Ich bin zutiefst dankbar für dieses Haus, dieses Stück Land auf dem ich leben durfte, auf dem meine Tochter laufen gelernt hat, auf dem wir gelacht und geweint haben. Es ist ein Geschenk, hier gelebt haben zu dürfen. Aber ebenso haben wir auch viel gelernt und mitgenommen aus dieser Zeit, wovon wir wissen, dass wir es anders machen wollen.


Wenn wir uns von einem Partner trennen, können wir die Erfahrung daraus mitnehmen. Wir wissen, was wir wollen und wie. Und wie eben nicht. Und genauso geht es uns mit dem Haus und allem was dazugehört. Und so eröffnet sich eine ganze neue Art der Beziehung und der Möglichkeit unser "Perfect Match" zu finden - so wie wir es ineinander schon gefunden haben.



Die Herausforderung?


Die Herausforderung von einem Haus in eine Wohnung zu ziehen, ist groß. Wir besitzen nicht viel, aber dennoch haben wir ein Haus gefüllt mit Dingen. Dinge, von denen wir viele loslassen und viele mitnehmen. Von manchen Dingen fällt das Loslassen schwerer als von anderen. Vor allem eben solche, an denen viele Erinnerungen hängen. Doch auch hier rufe ich mir immer wieder ins Bewusstsein, dass diese Erinnerungen nicht an diesen Dingen hängen. Diese Erinnerungen sind in meinem Herzen - und dort bleiben sie, egal wohin ich gehe. Sie sind losgelöst von Gegenständen.

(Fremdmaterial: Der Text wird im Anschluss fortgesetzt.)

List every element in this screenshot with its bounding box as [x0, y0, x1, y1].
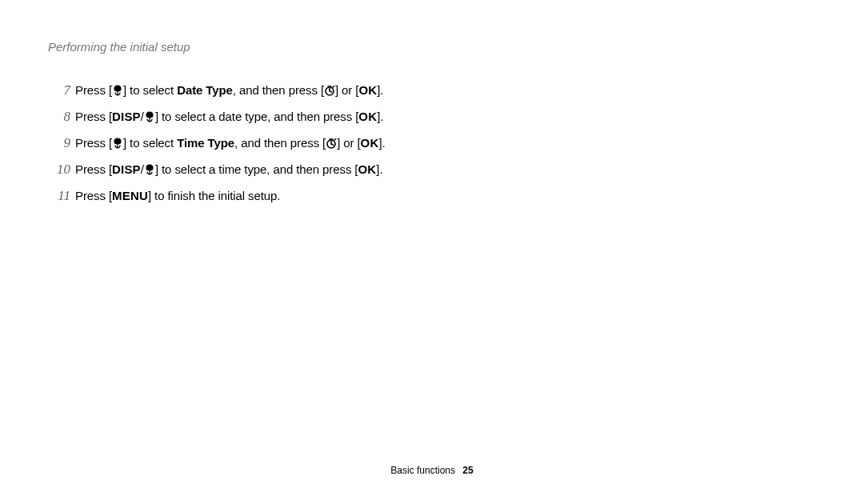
step-text: Press [MENU] to finish the initial setup…	[75, 187, 816, 204]
step-number: 9	[48, 135, 70, 151]
ok-icon: OK	[358, 83, 377, 97]
page-title: Performing the initial setup	[48, 40, 816, 54]
ok-icon: OK	[358, 162, 376, 176]
ok-icon: OK	[361, 136, 379, 150]
macro-icon	[112, 85, 123, 96]
page-footer: Basic functions 25	[0, 465, 864, 476]
footer-section: Basic functions	[390, 465, 455, 476]
timer-icon	[324, 85, 335, 96]
macro-icon	[144, 111, 155, 122]
step-number: 7	[48, 82, 70, 98]
ok-icon: OK	[358, 110, 377, 123]
step-bold-term: Time Type	[177, 136, 234, 150]
step-number: 11	[48, 188, 70, 204]
step-text: Press [DISP/] to select a time type, and…	[75, 161, 816, 178]
timer-icon	[326, 138, 337, 149]
footer-page-number: 25	[462, 465, 473, 476]
step-text: Press [DISP/] to select a date type, and…	[75, 108, 816, 125]
manual-page: Performing the initial setup 7Press [] t…	[0, 0, 864, 504]
macro-icon	[144, 164, 155, 175]
disp-icon: DISP	[112, 110, 141, 123]
step-list: 7Press [] to select Date Type, and then …	[48, 82, 816, 204]
disp-icon: DISP	[112, 162, 141, 176]
menu-icon: MENU	[112, 189, 148, 202]
step-number: 8	[48, 109, 70, 125]
step-bold-term: Date Type	[177, 83, 233, 97]
macro-icon	[112, 138, 123, 149]
step-number: 10	[48, 162, 70, 178]
step-text: Press [] to select Time Type, and then p…	[75, 134, 816, 151]
step-text: Press [] to select Date Type, and then p…	[75, 82, 816, 98]
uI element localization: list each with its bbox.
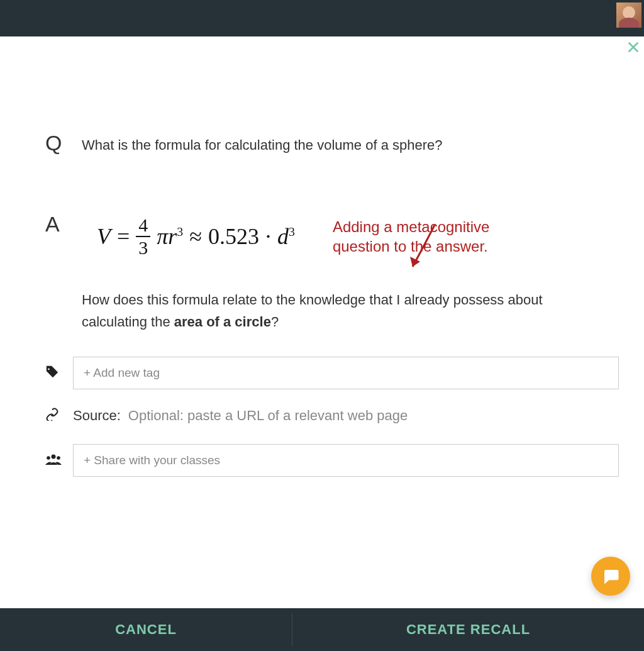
svg-point-2 [57,456,60,460]
answer-letter: A [45,212,82,236]
answer-row: A V = 43 πr3 ≈ 0.523 · d3 Adding a metac… [45,212,619,344]
followup-post: ? [271,314,279,330]
annotation-text: Adding a metacognitive question to the a… [333,217,547,256]
user-avatar[interactable] [616,3,641,28]
svg-point-0 [52,454,56,459]
svg-point-1 [47,456,50,460]
source-row: Source: [45,407,619,424]
bottombar: CANCEL CREATE RECALL [0,608,644,651]
cancel-button[interactable]: CANCEL [0,608,292,651]
question-letter: Q [45,131,82,155]
question-row: Q What is the formula for calculating th… [45,131,619,155]
chat-fab[interactable] [591,557,630,596]
answer-body[interactable]: V = 43 πr3 ≈ 0.523 · d3 Adding a metacog… [82,212,619,344]
recall-editor: Q What is the formula for calculating th… [0,36,644,608]
share-input[interactable] [73,444,619,477]
users-icon [45,453,73,468]
followup-pre: How does this formula relate to the know… [82,292,543,330]
tag-row [45,357,619,389]
followup-bold: area of a circle [174,314,271,330]
tag-icon [45,365,73,382]
link-icon [45,407,73,424]
source-label: Source: [73,408,121,424]
question-text[interactable]: What is the formula for calculating the … [82,131,443,155]
topbar [0,0,644,36]
source-input[interactable] [128,408,619,424]
chat-icon [601,567,620,586]
share-row [45,444,619,477]
tag-input[interactable] [73,357,619,389]
create-recall-button[interactable]: CREATE RECALL [292,608,644,651]
formula-wrap: V = 43 πr3 ≈ 0.523 · d3 Adding a metacog… [82,216,619,257]
followup-question[interactable]: How does this formula relate to the know… [82,289,597,333]
formula: V = 43 πr3 ≈ 0.523 · d3 [82,216,295,257]
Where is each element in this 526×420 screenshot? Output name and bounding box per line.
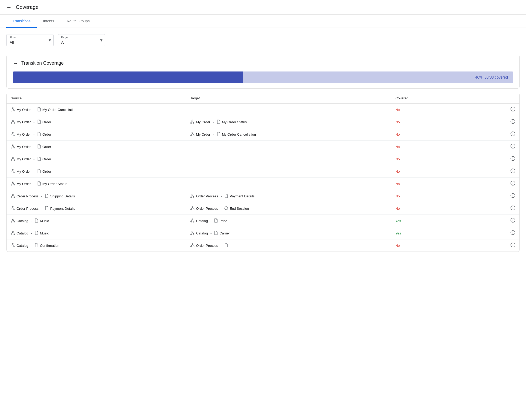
svg-line-53: [12, 170, 13, 172]
svg-line-110: [13, 232, 14, 234]
info-icon[interactable]: [510, 108, 515, 112]
info-icon[interactable]: [510, 194, 515, 199]
flow-icon: [11, 120, 15, 125]
svg-point-86: [193, 209, 194, 210]
table-row: Catalog - Confirmation Order Process - N…: [7, 239, 519, 252]
svg-line-30: [192, 133, 194, 135]
svg-line-38: [13, 146, 14, 147]
cell-flow-name: My Order: [196, 132, 210, 136]
cell-page-name: My Order Cancellation: [222, 132, 256, 136]
cell-sep: -: [213, 132, 214, 136]
svg-point-80: [11, 209, 12, 210]
info-icon[interactable]: [510, 244, 515, 248]
target-cell: My Order - My Order Status: [186, 116, 391, 128]
flow-icon: [190, 243, 194, 248]
col-header-covered: Covered: [391, 93, 468, 104]
target-cell: Order Process -: [186, 239, 391, 252]
info-icon[interactable]: [510, 132, 515, 137]
svg-line-88: [192, 207, 194, 209]
svg-point-99: [190, 221, 192, 222]
flow-icon: [11, 144, 15, 149]
info-icon[interactable]: [510, 145, 515, 149]
page-icon: [37, 157, 41, 162]
cell-page-name: Payment Details: [230, 194, 255, 198]
cell-flow-name: Order Process: [196, 244, 218, 248]
info-icon[interactable]: [510, 120, 515, 125]
table-row: Catalog - Music Catalog - Carrier Yes: [7, 227, 519, 239]
info-icon[interactable]: [510, 219, 515, 223]
cell-page-name: Music: [40, 231, 49, 235]
svg-point-41: [513, 145, 513, 146]
col-header-action: [468, 93, 519, 104]
action-cell: [468, 227, 519, 239]
cell-flow-name: My Order: [17, 120, 31, 124]
source-cell: My Order - My Order Cancellation: [7, 104, 186, 116]
svg-point-73: [193, 197, 194, 198]
source-cell: My Order - My Order Status: [7, 178, 186, 190]
covered-cell: Yes: [391, 227, 468, 239]
tab-route-groups[interactable]: Route Groups: [60, 15, 96, 28]
flow-icon: [190, 206, 194, 211]
covered-cell: No: [391, 165, 468, 178]
svg-line-122: [12, 244, 13, 246]
source-cell: My Order - Order: [7, 128, 186, 141]
cell-sep: -: [221, 194, 222, 198]
action-cell: [468, 202, 519, 215]
svg-point-131: [513, 244, 513, 244]
tab-intents[interactable]: Intents: [37, 15, 60, 28]
cell-sep: -: [31, 219, 32, 223]
info-icon[interactable]: [510, 157, 515, 162]
page-icon: [35, 243, 38, 248]
cell-flow-name: My Order: [17, 157, 31, 161]
flow-icon: [190, 218, 194, 223]
tab-transitions[interactable]: Transitions: [6, 15, 37, 28]
source-cell: Order Process - Payment Details: [7, 202, 186, 215]
source-cell: My Order - Order: [7, 141, 186, 153]
svg-line-109: [12, 232, 13, 234]
info-icon[interactable]: [510, 231, 515, 236]
svg-line-83: [13, 207, 14, 209]
svg-point-78: [513, 194, 513, 195]
cell-sep: -: [33, 132, 34, 136]
action-cell: [468, 190, 519, 202]
svg-point-7: [513, 108, 513, 109]
flow-icon: [190, 194, 194, 199]
svg-line-54: [13, 170, 14, 172]
action-cell: [468, 178, 519, 190]
source-cell: Catalog - Music: [7, 227, 186, 239]
svg-point-35: [11, 147, 12, 148]
info-icon[interactable]: [510, 207, 515, 211]
cell-page-name: My Order Status: [43, 182, 68, 186]
svg-line-87: [191, 207, 192, 209]
page-title: Coverage: [16, 4, 39, 10]
table-body: My Order - My Order Cancellation No My O…: [7, 104, 519, 252]
svg-point-60: [14, 184, 15, 185]
info-icon[interactable]: [510, 182, 515, 186]
page-icon: [37, 169, 41, 174]
target-cell: Catalog - Carrier: [186, 227, 391, 239]
svg-point-21: [12, 132, 13, 133]
flow-icon: [11, 157, 15, 162]
page-icon: [37, 107, 41, 112]
back-button[interactable]: ←: [6, 4, 12, 10]
flow-label: Flow: [9, 36, 16, 39]
page-filter: Page All ▾: [58, 34, 105, 46]
svg-point-89: [225, 207, 228, 210]
svg-point-13: [192, 120, 193, 121]
svg-point-0: [12, 107, 13, 109]
page-icon: [224, 194, 228, 199]
page-icon: [45, 194, 49, 199]
svg-line-46: [13, 158, 14, 160]
svg-line-127: [191, 244, 192, 246]
svg-point-8: [12, 120, 13, 121]
target-cell: [186, 141, 391, 153]
flow-icon: [190, 231, 194, 236]
svg-point-23: [14, 135, 15, 136]
cell-flow-name: Order Process: [196, 207, 218, 211]
info-icon[interactable]: [510, 170, 515, 174]
page-icon: [217, 120, 220, 125]
cell-page-name: Order: [43, 120, 51, 124]
cell-sep: -: [41, 194, 42, 198]
covered-value: No: [395, 194, 400, 198]
cell-flow-name: Order Process: [196, 194, 218, 198]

Ich freue mich auf mehr Zeit mit meiner Familie, mehr Zusammensein auf weniger Raum. Weniger Zeug, mehr Zeit.


Ich teile all dies mit euch, um euch ein wenig auf dieser Reise mitzunehmen. Wie wird es wirklich sein in einer Wohnung zu leben? Was für Höhen und Tiefen werden auf uns zukommen? Wie minimal werden wir es schaffen zu leben? Was wird dieser Minimalismus mit uns anstellen?


Viele Gedanken und Fragen, die sich auftun. Und so viele Möglichkeiten zur Weiterentwicklung.


Danke, dass du bis hierhin gelesen hast und uns auf diesem Weg begleiten möchtest.


Wie würde es dir damit gehen, komplett neu zu starten? Was löst es für Gefühle in dir aus? Fällt dir loslassen leicht oder macht es dir Angst?